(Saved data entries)

"""

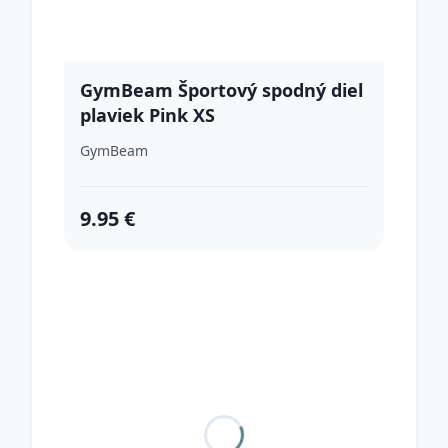
GymBeam Športový spodný diel
plaviek Pink XS
GymBeam
9.95 €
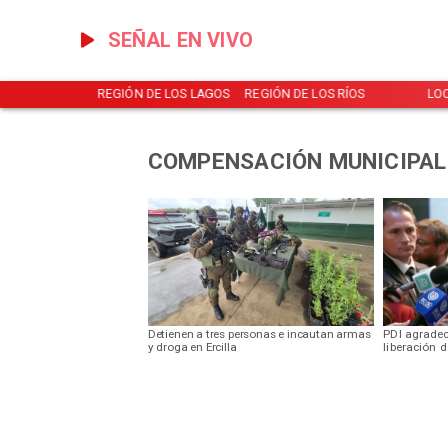
SEÑAL EN VIVO
NOTICIAS
REGIÓN DE LOS LAGOS
REGIÓN DE LOS RÍOS
LO
COMPENSACIÓN MUNICIPAL
Detienen a tres personas e incautan armas
PDI agradec
y droga en Ercilla
liberación 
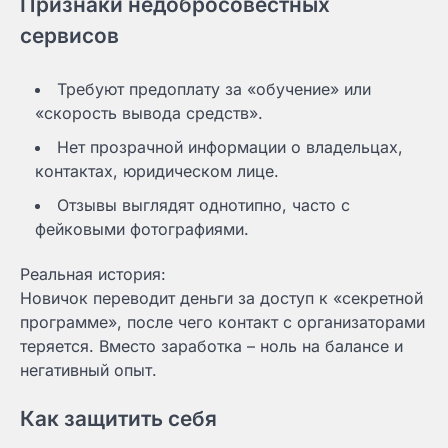
Признаки недобросовестных
сервисов
Требуют предоплату за «обучение» или
«скорость вывода средств».
Нет прозрачной информации о владельцах,
контактах, юридическом лице.
Отзывы выглядят однотипно, часто с
фейковыми фотографиями.
Реальная история:
Новичок переводит деньги за доступ к «секретной
программе», после чего контакт с организаторами
теряется. Вместо заработка – ноль на балансе и
негативный опыт.
Как защитить себя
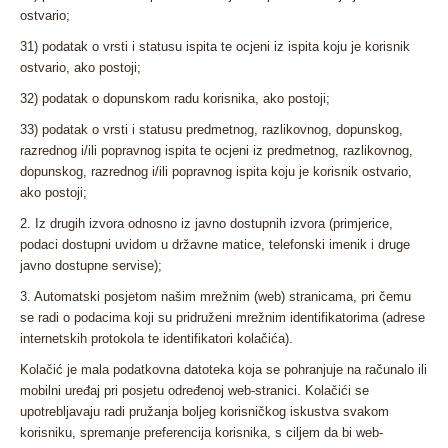
ostvario;
31) podatak o vrsti i statusu ispita te ocjeni iz ispita koju je korisnik
ostvario, ako postoji;
32) podatak o dopunskom radu korisnika, ako postoji;
33) podatak o vrsti i statusu predmetnog, razlikovnog, dopunskog,
razrednog i/ili popravnog ispita te ocjeni iz predmetnog, razlikovnog,
dopunskog, razrednog i/ili popravnog ispita koju je korisnik ostvario,
ako postoji;
2. Iz drugih izvora odnosno iz javno dostupnih izvora (primjerice,
podaci dostupni uvidom u državne matice, telefonski imenik i druge
javno dostupne servise);
3. Automatski posjetom našim mrežnim (web) stranicama, pri čemu
se radi o podacima koji su pridruženi mrežnim identifikatorima (adrese
internetskih protokola te identifikatori kolačića).
Kolačić je mala podatkovna datoteka koja se pohranjuje na računalo ili
mobilni uređaj pri posjetu određenoj web-stranici. Kolačići se
upotrebljavaju radi pružanja boljeg korisničkog iskustva svakom
korisniku, spremanje preferencija korisnika, s ciljem da bi web-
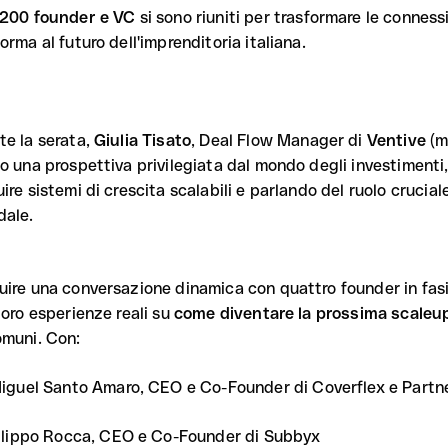
 200 founder e VC
si sono riuniti per trasformare le conness
orma al futuro dell'imprenditoria italiana.
te la serata,
Giulia Tisato
, Deal Flow Manager di
Ventive
(m
to una prospettiva privilegiata dal mondo degli investimenti
ire sistemi di crescita scalabili e parlando del ruolo crucial
dale.
uire una conversazione dinamica con quattro founder in fas
loro esperienze reali su
come diventare la prossima scale
omuni. Con:
iguel Santo Amaro, CEO e Co-Founder di Coverflex e Partne
ilippo Rocca, CEO e Co-Founder di Subbyx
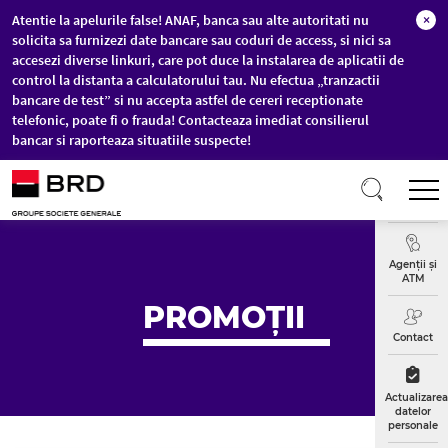
Atentie la apelurile false! ANAF, banca sau alte autoritati nu
×
solicita sa furnizezi date bancare sau coduri de access, si nici sa
accesezi diverse linkuri, care pot duce la instalarea de aplicatii de
control la distanta a calculatorului tau. Nu efectua „tranzactii
bancare de test” si nu accepta astfel de cereri receptionate
telefonic, poate fi o frauda! Contacteaza imediat consilierul
bancar si raporteaza situatiile suspecte!
Sari la conținutul principal
T
Curs
Valutar
Agenții și
ATM
PROMOȚII
Contact
Actualizarea
datelor
personale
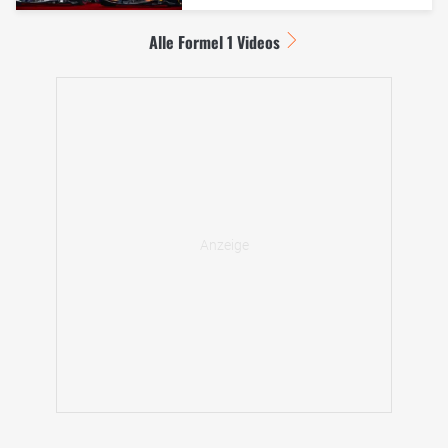
Alle Formel 1 Videos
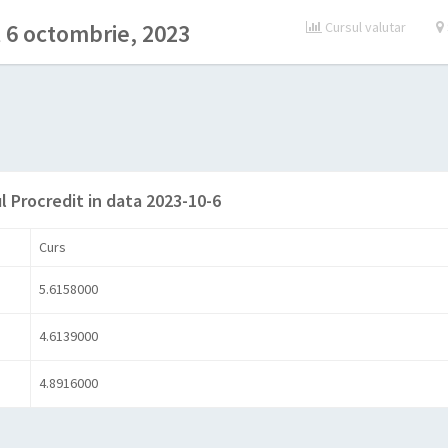
 6 octombrie, 2023
Cursul valutar
l Procredit in data 2023-10-6
Curs
5.6158000
4.6139000
4.8916000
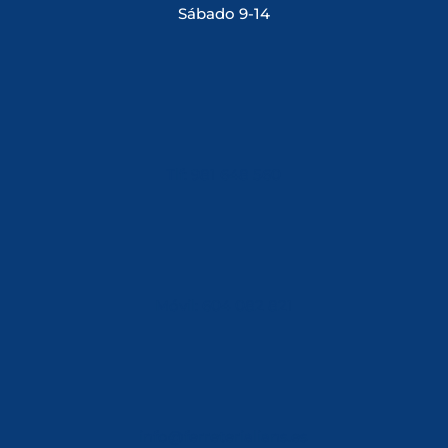
Sábado 9-14
Tlf: 981 648 560
Móvil: 604 082 821
info@ferreterialians.es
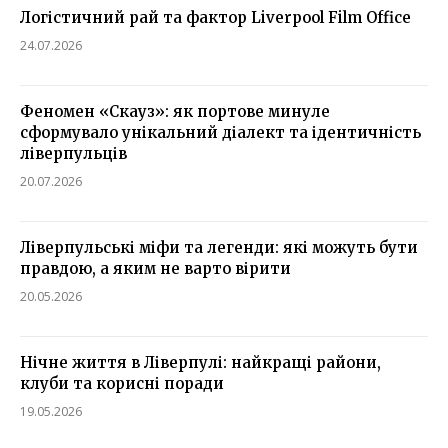
Логістичний рай та фактор Liverpool Film Office
24.07.2026
Феномен «Скауз»: як портове минуле
сформувало унікальний діалект та ідентичність
ліверпульців
20.07.2026
Ліверпульські міфи та легенди: які можуть бути
правдою, а яким не варто вірити
20.05.2026
Нічне життя в Ліверпулі: найкращі райони,
клуби та корисні поради
19.05.2026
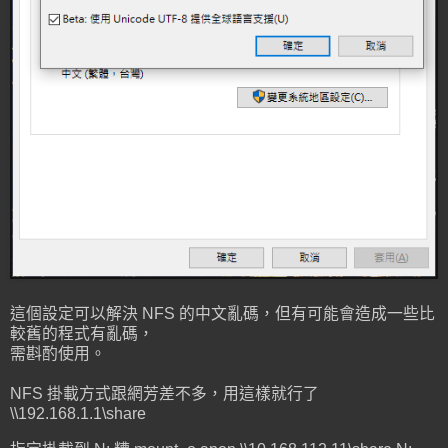
這個設定可以解決 NFS 的中文亂碼，但有可能會造成一些比
較舊的程式有亂碼，
需斟酌使用。
NFS 掛載方式跟網芳差不多，用這樣就行了
\\192.168.1.1\share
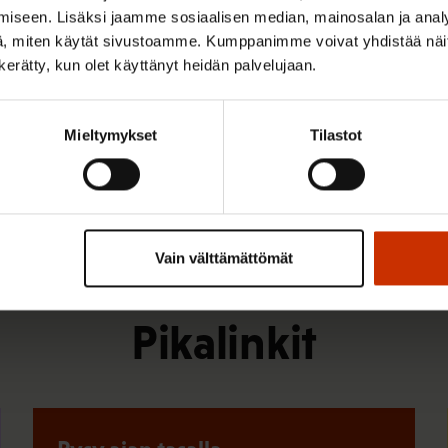
iseen. Lisäksi jaamme sosiaalisen median, mainosalan ja analy
haku v
, miten käytät sivustoamme. Kumppanimme voivat yhdistää näitä t
n kerätty, kun olet käyttänyt heidän palvelujaan.
Katso lisätie
Mieltymykset
Tilastot
Vain välttämättömät
Pikalinkit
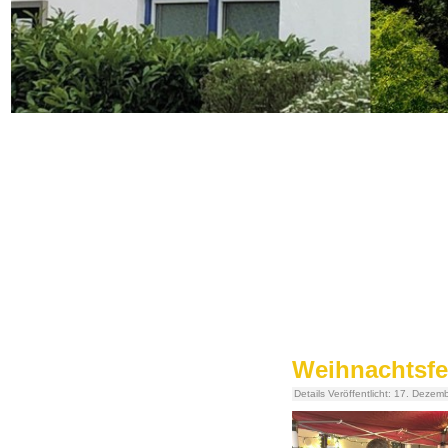
Weihnachtsfe
Details
Veröffentlicht: 17. Dezem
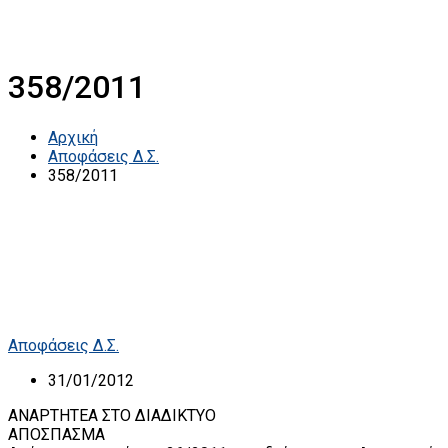
358/2011
Αρχική
Αποφάσεις Δ.Σ.
358/2011
Αποφάσεις Δ.Σ.
31/01/2012
ΑΝΑΡΤΗΤΕΑ ΣΤΟ ΔΙΑΔΙΚΤΥΟ
ΑΠΟΣΠΑΣΜΑ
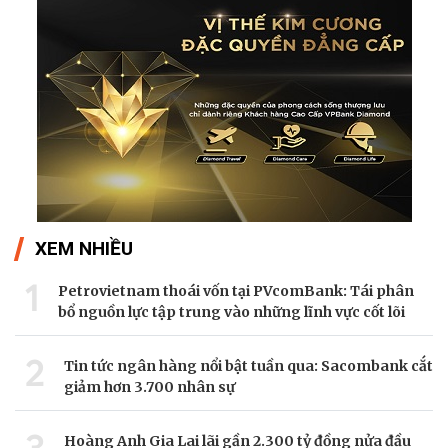
XEM NHIỀU
1
Petrovietnam thoái vốn tại PVcomBank: Tái phân
bổ nguồn lực tập trung vào những lĩnh vực cốt lõi
2
Tin tức ngân hàng nổi bật tuần qua: Sacombank cắt
giảm hơn 3.700 nhân sự
3
Hoàng Anh Gia Lai lãi gần 2.300 tỷ đồng nửa đầu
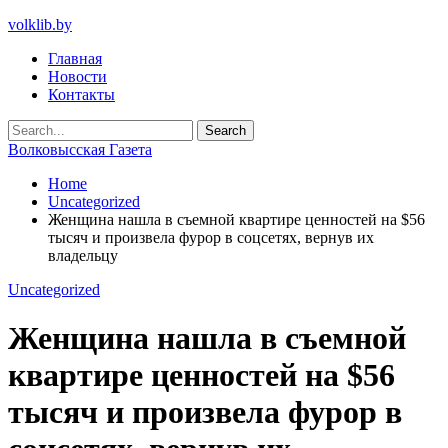
volklib.by
Главная
Новости
Контакты
Волковысская Газета
Home
Uncategorized
Женщина нашла в съемной квартире ценностей на $56
тысяч и произвела фурор в соцсетях, вернув их
владельцу
Uncategorized
Женщина нашла в съемной
квартире ценностей на $56
тысяч и произвела фурор в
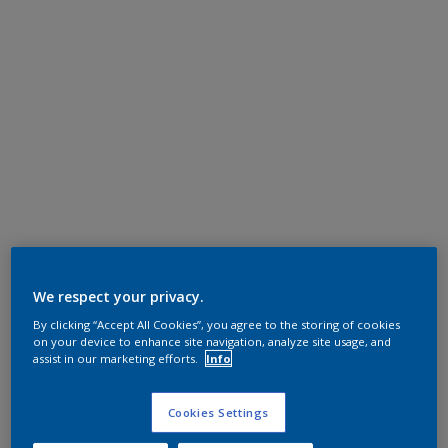
We respect your privacy.
By clicking “Accept All Cookies”, you agree to the storing of cookies
on your device to enhance site navigation, analyze site usage, and
assist in our marketing efforts.
Info
Cookies Settings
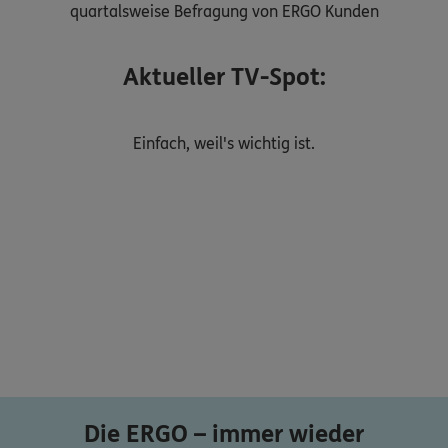
quartalsweise Befragung von ERGO Kunden
Aktueller TV-Spot:
Einfach, weil's wichtig ist.
Die ERGO – immer wieder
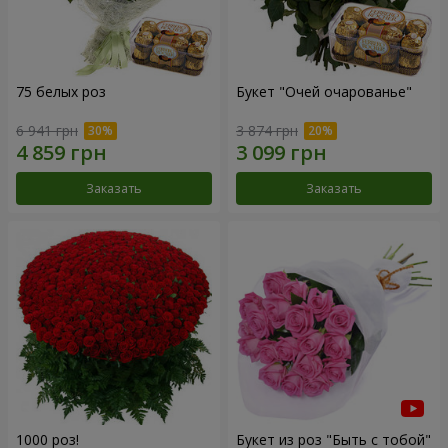
75 белых роз
Букет "Очей очарованье"
6 941 грн
3 874 грн
Заказать
Заказать
1000 роз!
Букет из роз "Быть с тобой"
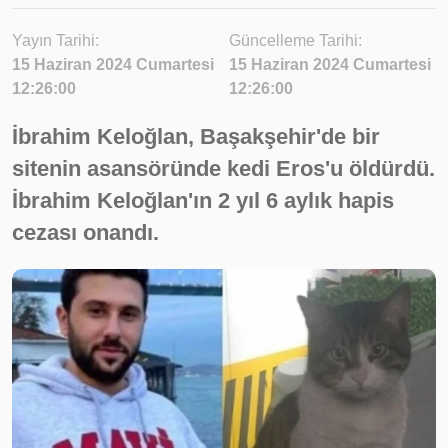
Yayın Tarihi:
Güncelleme Tarihi:
15 Haziran 2024 Cumartesi
15 Haziran 2024 Cumartesi
12:26:00
12:26:00
İbrahim Keloğlan, Başakşehir'de bir
sitenin asansöründe kedi Eros'u öldürdü.
İbrahim Keloğlan'ın 2 yıl 6 aylık hapis
cezası onandı.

"""

**What is expected:** Using the data above, print only the lines starting at the one with "control la distanta" and ending at the one with "Alle Formel 1 Videos", exactly as they stand, minus the pictures.

**Solution below:**
control la distanta a calculatorului tau. Nu efectua „tranzactii
bancare de test” si nu accepta astfel de cereri receptionate
telefonic, poate fi o frauda! Contacteaza imediat consilierul
bancar si raporteaza situatiile suspecte!
Sari la conținutul principal
T
Curs
Valutar
Agenții și
ATM
PROMOȚII
Contact
Actualizarea
datelor
personale
Alle Formel 1 Videos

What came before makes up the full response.